I started a “conventional” business in 1987, and I want to cover what happened over the first two years and the lessons we learned, but first lets go back to 1982 quickly as what happened in these first 5 years will also add some value. So in 1982, I got involved in network marketing, and it was the personal development programme and the relationships I built with successful or success minded people which really helped me, so if you are just starting your life as a business owner or within the first couple of years – or more – my advice to you is get into a personal development programme and get a mentor – someone who believes in you who can help and guide you along the way, but please choose carefully.
So fast forward to 1987. I started my Advertising business on September 4th 1987, with no money, but a desire to want to build my own business. Through contacts I had met since 1982, an Advertising business was formed and I bought a distributorship in a very early form of what we know today as digital advertising. It was a Del Boy and Rodney moment – “This time next year we will be millionaires”. It was a totally new service and through sheer naivety, we ploughed head first into it. My father thought I had lost the plot as my wife was 3 months pregnant with our first daughter. There is never a right or wrong time, right?
I had a business partner back then – seriously think about going into business with someone else (There’s another lesson), and we knew the PA to our Bank Manager and Kath trusted us and knew we would not run away from our responsibilities. We had no money to fall back on, so were totally reliant on an overdraft. At the end of every month for the first 12 months, we would ring Kath and ask her to top up the overdraft by £2000, so end of 12 months, we were £24000 in debt. Its a really good idea to have a float to start a business as topping an overdraft up every month would probably not work today.
At the end of month 12, me and my business partner had a serious chat about how we move forward from there. We were selling but not enough and we were struggling to get renewals. So we had to really seriously look at out target market and what we were charging. At the end of year two, we had a better year and had a different more reliable client base and we hadn’t had to extend the overdraft, but we had another problem – the Franchisor (for want of a better word) had gone out of business for £2 million, so we had a business that was starting to work but we had no one to master and produce the adverts on to these rather large microchips. As luck would have it, we had sold to one of the local bus operators and they rang us and said they had a number of large posters at a couple of bus stations that they didn’t want to sell anymore and would we be interested, so we grabbed the opportunity. We didn’t have a lot of choices, but it was the same industry, but just a different service. We had to learn about the outdoor advertising industry and in less than 3 months we knew pretty much all we needed to know to turn that business into a £1 million + a year business over a 33 year period and take it right through to sale – the last 12 years, I ran the business on my own but had built a great team around me.

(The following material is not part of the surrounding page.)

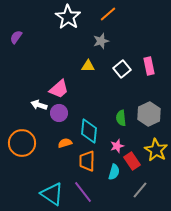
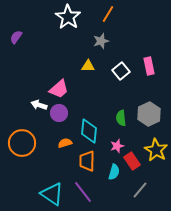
orange line: rotated 18 degrees counterclockwise
white square: moved 1 px left, 2 px down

What other lessons did I learn during those first 2 years? Don’t try and be all things to all people. Do what you are good at and outsource everything else. Dont employ people without the help or a professional HR person. Make sure you have IT support in place. Get a book-keeper to do the accounts. Keep a check on costs. Know how profitable each service is you sell – you must know if you are making money and you must know how much your overheads are each month. Review costs regularly. Put systems and processes in place.
You know, most business owners have no idea how to run a business properly, or if they do have an idea, they still try and do it all themselves. They think if they are working 70 or 80 hours a week that they have a good business – they don’t. Its about balance. Do what you are good at and get help for everything else. Stop looking at outsourcing as a cost and look at it an an investment. We should all run a business as if we were going to franchise that business – then we would do things differently – read The E Myth Revisited by Michael Gerber.
Why would you start a business without thinking about selling that business at the end of your journey? I have heard people say you need an exit plan on the day you start a business. I don’t personally know anyone who does. I think that comes later, but again you cant make a decision to sell a business today and sell it next week. That journey for me alone was 10 years from the time I made the decision to ending a 3 year earn out, so you need to plan and plan all the time. Your plan will adjust. You need to adapt and change with the times.
So many lessons are to be learned and I am sure this is only a few of them. No one teaches us how to run a business and to do it properly. It takes trust in someone but we all need someone to follow to guide us along the way – someone who has been there, and got the T shirt. Let me be that person. It will be worth it. We will go on that journey together.